MANY, many people will offset audio levels while on set to avoid having the audio peak. For example they'll set channel 2 to be lower than channel 1.

This way when the audio does peak, it'll peak in channel 1 but not in 2 so you have clean audio. It's a great  zero-cost way to have a little insurance that you have clean un-peaked audio. But it's a pain to clean up in post if you don't know about it before hand.

Tip #1: Listen to the footage with a decent pair of headphones.

An edit I'm working with now has the audio levels all over the place. My guess is that when they were shooting the cameraperson adjusted the audio levels on the camera when he or she remembered to; it's not consistent at all.

Here's my quick fix for it…after it's been dropped into a timeline. Ideally you'd only set one target audio track in the Timeline then center and boost from there but if your assistant didn't check the audio with headphones before hand…

In this case I only need channels 1 & 2.

1. Highlight the clip with the offset audio levels. In this case Ch1 is GOOD Ch2 is BAD.
2. Hit Option + L which is Toggle Stereo Pair. You'll see the "bow ties" on the clip vanish.
3. Hold down Option and click on the BAD channel, in this case Ch2. This lets you highlight just one of the stereo tracks.
4. With the BAD track as the only thing highlighted hit Control + B for Toggle Clip Enable. This will un-enable that channel. Disenable? Nonenable?
5. Hold down Option and click on the GOOD channel.
6. Now, hit Control + . (period). This will Pan Center the audio track.
7. If you need to boost it's level you can:

A: While it's still highlighted hit Control + + (plus) or - (minus) to bring it up or down 1 dB at a time, or use Control + ] (right bracket) or [ (left bracket) to bring it up in increments of I think, 3 dBs at a time.

B: While the clip is highlighted hit Option + Command + L to adjust Levels… (Unless you know the dB of the clip as is I suggest using "Absolute" here)

C: Head to Modify > Audio > Apply Normalization Gain (this does not have a key command by default, unfortunately) This will set the loudest portion of the audio to what you tell it here.

Be aware that if you try to set the audio tracks back as a stereo pair via Option + L after you make adjustments you'll undo most of the audio work you just did.
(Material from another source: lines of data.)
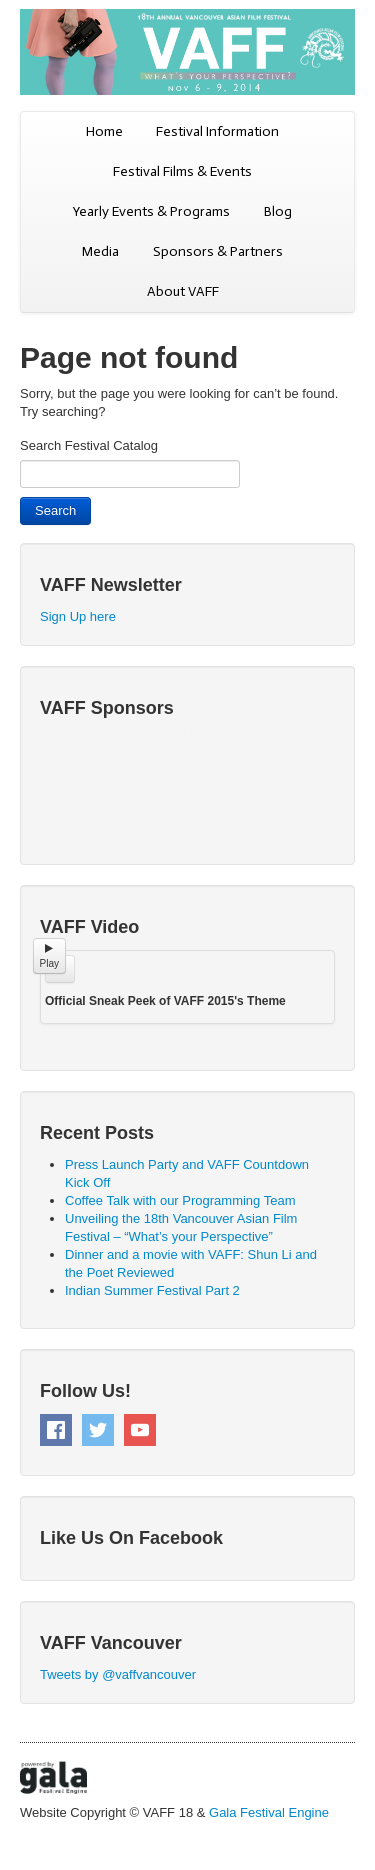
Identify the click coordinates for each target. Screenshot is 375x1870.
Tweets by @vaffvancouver (118, 1674)
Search (55, 510)
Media (100, 251)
I just leave them un-stereo-paired.

I prefer trying these in this order as usually option A works for me.

Tuesday, March 29, 2011

Video Editing Is Everywhere

First Youtube released rudimentary video editing capabilities, then we had iMovie on iPhone and iPad and now Vimeo has a video editing app for iPhone (and iPad?).

"An easy-to-use video editor

• Capture video with focus control and grid alignment
• Combine, edit, and trim your videos
• Add transitions, titles, and effects
• Add music and recordings
• Control volume levels
• Save edited videos to your camera roll or upload directly to Vimeo

The whole Vimeo experience

• Watch and manage all your existing Vimeo videos and download them to your camera roll
• Easily upload your raw footage or edited creations in HD or SD
• Pause and resume uploads
• Replace existing videos
• Edit title, description, tags, privacy and credits
• Share with Facebook, Twitter, Tumblr, WordPress, Email or SMS
• Add your clips to your Groups, Channels and Albums
• Stats on daily plays, likes and comments"


We're going to be seeing on-set editing more and more I'll bet; rough cuts right then and there. I've already experimented a bit with this just goofing around on set and I can see it coming into it's own soon. I just loathe the day that clients want to see a rough cut the same day as the shoot and expect it to be sent to them before the crew heads home.